Are there any essential reasons to use isset() over @ in php

Question

So I'm working on cleanup of a horrible codebase, and I'm slowly moving to full error reporting.

It's an arduous process, with hundreds of notices along the lines of:

Notice: Undefined index: incoming in /path/to/code/somescript.php on line 18

due to uses of variables assuming undefined variables will just process as false, like:

if($_SESSION['incoming']){
    // do something
}

The goal is to be able to know when a incorrectly undefined variable introduced, the ability to use strict error/notice checking, as the first stage in a refactoring process that -will- eventually include rewriting of the spots of code that rely on standard input arrays in this way. There are two ways that I know of to replace a variable that may or may not be defined in a way that suppresses notices if it isn't yet defined.

It is rather clean to just replace instances of a variable like $_REQUEST['incoming'] that are only looking for truthy values with

@$_REQUEST['incoming'].

It is quite dirty to replace instances of a variable like $_REQUEST['incoming'] with the "standard" test, which is

(isset($_REQUEST['incoming'])? $_REQUEST['incoming'] : null)

And you're adding a ternary/inline if, which is problematic because you can actually nest parens differently in complex code and totaly change the behavior.

So.... ...is there any unacceptable aspect to use of the @ error suppression symbol compared to using (isset($something)? $something : null) ?

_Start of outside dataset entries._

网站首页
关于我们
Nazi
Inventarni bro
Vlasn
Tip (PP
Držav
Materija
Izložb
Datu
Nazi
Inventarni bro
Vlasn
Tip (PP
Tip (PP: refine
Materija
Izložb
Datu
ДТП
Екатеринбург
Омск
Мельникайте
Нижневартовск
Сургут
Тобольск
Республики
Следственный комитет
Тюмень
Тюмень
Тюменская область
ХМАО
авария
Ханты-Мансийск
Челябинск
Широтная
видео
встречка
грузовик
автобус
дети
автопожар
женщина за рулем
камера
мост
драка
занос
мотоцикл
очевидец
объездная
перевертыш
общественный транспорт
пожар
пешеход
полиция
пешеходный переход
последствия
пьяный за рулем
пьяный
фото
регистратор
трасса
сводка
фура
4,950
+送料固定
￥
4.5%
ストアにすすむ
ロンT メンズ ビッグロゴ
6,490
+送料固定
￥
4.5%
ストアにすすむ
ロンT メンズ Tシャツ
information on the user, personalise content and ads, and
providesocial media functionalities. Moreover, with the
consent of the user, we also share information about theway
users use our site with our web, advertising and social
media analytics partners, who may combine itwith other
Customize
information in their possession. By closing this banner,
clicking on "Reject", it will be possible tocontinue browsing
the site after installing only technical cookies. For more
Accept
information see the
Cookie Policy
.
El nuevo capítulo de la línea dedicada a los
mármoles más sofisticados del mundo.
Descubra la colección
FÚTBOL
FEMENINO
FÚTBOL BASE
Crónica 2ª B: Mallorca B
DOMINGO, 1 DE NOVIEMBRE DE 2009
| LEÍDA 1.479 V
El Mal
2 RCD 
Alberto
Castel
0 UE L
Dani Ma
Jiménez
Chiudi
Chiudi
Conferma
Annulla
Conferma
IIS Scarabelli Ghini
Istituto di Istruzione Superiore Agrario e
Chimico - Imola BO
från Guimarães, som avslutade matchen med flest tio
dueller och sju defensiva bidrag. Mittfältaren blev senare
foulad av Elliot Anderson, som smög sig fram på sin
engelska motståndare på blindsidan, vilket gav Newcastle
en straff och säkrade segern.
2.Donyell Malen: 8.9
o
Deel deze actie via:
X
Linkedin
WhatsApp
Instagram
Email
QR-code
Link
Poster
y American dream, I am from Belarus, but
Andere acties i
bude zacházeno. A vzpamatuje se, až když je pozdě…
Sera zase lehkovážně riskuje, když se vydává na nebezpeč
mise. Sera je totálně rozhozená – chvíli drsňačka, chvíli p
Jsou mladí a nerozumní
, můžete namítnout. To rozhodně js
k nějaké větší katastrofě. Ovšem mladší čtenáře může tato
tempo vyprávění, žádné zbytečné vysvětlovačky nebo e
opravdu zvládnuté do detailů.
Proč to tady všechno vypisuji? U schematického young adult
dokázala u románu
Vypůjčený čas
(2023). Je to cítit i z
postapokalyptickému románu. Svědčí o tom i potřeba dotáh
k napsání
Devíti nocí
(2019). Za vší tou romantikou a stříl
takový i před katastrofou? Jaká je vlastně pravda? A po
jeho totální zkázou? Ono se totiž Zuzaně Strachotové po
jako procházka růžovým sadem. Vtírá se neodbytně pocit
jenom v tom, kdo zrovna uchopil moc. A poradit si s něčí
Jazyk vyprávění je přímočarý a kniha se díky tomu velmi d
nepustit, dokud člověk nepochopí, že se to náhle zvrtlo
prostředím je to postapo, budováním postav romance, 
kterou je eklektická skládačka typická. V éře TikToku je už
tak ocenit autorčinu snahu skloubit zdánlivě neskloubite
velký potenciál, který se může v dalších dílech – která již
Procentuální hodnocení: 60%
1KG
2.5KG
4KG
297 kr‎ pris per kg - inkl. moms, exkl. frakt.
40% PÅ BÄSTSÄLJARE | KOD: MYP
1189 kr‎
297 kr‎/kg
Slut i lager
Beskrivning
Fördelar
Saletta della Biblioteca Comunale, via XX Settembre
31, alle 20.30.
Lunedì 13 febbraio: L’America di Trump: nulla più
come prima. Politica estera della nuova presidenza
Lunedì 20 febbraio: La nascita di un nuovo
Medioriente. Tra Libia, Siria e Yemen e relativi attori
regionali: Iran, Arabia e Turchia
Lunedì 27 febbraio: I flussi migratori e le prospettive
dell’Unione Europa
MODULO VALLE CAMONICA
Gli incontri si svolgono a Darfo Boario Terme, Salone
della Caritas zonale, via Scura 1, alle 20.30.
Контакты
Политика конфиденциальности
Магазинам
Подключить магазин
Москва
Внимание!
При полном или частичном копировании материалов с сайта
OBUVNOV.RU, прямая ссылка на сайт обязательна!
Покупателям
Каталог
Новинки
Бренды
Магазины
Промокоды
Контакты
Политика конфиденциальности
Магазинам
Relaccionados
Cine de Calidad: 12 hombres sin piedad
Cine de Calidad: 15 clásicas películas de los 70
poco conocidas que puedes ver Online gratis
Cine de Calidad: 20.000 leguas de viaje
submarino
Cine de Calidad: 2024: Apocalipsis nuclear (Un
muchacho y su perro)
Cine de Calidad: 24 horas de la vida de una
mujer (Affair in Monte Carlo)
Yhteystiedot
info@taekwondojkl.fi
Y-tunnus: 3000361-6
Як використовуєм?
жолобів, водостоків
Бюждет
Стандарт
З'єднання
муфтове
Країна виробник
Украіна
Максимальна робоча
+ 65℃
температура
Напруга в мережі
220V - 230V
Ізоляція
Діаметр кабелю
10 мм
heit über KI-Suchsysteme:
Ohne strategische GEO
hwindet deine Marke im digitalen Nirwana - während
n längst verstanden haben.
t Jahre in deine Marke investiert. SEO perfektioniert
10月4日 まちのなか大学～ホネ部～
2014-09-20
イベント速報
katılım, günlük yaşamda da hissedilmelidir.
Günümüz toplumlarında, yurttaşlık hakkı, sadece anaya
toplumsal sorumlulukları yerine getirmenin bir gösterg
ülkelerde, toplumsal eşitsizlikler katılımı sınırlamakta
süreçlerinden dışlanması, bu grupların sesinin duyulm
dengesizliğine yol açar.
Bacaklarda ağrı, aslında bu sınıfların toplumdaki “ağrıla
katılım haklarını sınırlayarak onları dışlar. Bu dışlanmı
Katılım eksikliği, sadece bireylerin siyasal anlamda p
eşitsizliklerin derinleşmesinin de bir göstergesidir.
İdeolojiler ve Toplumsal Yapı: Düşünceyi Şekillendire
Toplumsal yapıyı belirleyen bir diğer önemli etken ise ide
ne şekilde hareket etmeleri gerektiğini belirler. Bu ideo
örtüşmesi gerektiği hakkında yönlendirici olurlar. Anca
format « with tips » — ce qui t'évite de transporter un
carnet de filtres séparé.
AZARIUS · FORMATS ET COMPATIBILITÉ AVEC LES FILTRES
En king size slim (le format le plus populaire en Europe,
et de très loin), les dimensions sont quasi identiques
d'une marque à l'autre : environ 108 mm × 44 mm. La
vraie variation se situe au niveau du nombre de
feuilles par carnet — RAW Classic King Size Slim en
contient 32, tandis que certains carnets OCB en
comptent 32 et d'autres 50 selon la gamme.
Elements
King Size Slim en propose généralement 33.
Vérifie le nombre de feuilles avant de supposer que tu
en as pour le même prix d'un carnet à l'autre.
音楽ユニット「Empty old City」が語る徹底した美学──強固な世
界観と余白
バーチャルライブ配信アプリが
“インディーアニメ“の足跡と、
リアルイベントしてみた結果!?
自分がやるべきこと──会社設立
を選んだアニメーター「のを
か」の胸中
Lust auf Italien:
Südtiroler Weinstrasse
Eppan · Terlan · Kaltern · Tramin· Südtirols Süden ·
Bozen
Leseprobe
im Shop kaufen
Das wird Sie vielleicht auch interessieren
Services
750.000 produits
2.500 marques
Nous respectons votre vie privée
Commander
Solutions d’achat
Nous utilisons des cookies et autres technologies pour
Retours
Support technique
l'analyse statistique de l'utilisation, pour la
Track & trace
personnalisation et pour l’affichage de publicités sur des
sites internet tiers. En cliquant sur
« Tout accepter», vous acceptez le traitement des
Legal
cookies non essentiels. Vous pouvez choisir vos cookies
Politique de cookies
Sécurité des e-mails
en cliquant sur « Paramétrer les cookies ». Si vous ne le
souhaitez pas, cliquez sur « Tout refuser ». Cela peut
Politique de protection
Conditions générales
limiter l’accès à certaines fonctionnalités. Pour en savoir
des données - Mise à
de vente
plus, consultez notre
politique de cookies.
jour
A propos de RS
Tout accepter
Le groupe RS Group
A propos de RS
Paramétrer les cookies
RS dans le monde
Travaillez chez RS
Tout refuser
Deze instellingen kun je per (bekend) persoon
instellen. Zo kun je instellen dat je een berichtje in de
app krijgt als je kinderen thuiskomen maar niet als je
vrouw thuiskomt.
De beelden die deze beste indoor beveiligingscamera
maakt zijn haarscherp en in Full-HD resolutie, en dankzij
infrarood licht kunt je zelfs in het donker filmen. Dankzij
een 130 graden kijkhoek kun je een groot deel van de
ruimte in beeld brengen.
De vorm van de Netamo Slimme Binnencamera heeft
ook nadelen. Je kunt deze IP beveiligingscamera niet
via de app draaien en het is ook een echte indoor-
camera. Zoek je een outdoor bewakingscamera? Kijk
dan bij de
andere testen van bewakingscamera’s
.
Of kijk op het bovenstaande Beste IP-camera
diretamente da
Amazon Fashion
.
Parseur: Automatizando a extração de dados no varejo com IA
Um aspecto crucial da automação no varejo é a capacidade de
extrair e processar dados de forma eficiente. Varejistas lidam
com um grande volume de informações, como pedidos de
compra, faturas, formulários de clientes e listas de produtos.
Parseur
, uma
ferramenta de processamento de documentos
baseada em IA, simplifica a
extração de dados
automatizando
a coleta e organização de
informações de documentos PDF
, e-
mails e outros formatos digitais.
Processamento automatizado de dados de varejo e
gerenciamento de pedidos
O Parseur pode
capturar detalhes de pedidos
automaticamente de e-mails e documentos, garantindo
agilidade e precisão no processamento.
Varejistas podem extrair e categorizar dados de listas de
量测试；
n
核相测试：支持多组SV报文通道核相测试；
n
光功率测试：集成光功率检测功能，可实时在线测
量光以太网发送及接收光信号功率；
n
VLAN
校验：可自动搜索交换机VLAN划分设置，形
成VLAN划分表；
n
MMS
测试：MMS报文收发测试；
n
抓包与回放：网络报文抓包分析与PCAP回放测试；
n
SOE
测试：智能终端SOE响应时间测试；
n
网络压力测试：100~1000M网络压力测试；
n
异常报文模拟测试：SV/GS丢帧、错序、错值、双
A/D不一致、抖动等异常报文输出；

Edit: To be as clear as possible, I'm not comparing "rewriting the code to be good" to "@", that's a stage later in this process due to the added complexity of real refactoring. I'm only comparing the two ways (there may be others) that I know of to replace $undefined_variable with a non-notice-throwing version, for now.

Answer 1

Another option, which seems to work well with lame code that uses "superglobals" all over the place, is to wrap the globals in dedicated array objects, with more or less sensible [] behaviour:

class _myArray implements ArrayAccess, Countable, IteratorAggregate
{
     function __construct($a) {
       $this->a = $a;
     }

    // do your SPL homework here: offsetExists, offsetSet etc

    function offsetGet($k) { 
        return isset($this->a[$k]) ? $this->a[$k] : null;
        // and maybe log it or whatever
    }
}

and then

 $_REQUEST = new _myArray($_REQUEST);

This way you get back control over "$REQUEST" and friends, and can watch how the rest of code uses them.

Answer 2

You need to decide on your own if you rate the @ usage acceptable or not. This is hard to rate from a third party, as one needs to know the code for that.

However, it already looks like that you don't want any error suppression to have the code more accessible for you as the programmer who needs to work with it.

You can create a specification of it in the re-factoring of the code-base you're referring to and then apply it to the code-base.

It's your decision, use the language as a tool.

You can disable the error suppression operator as well by using an own callback function for errors and warnings or by using the scream extension or via xdebug's xdebug.scream setting.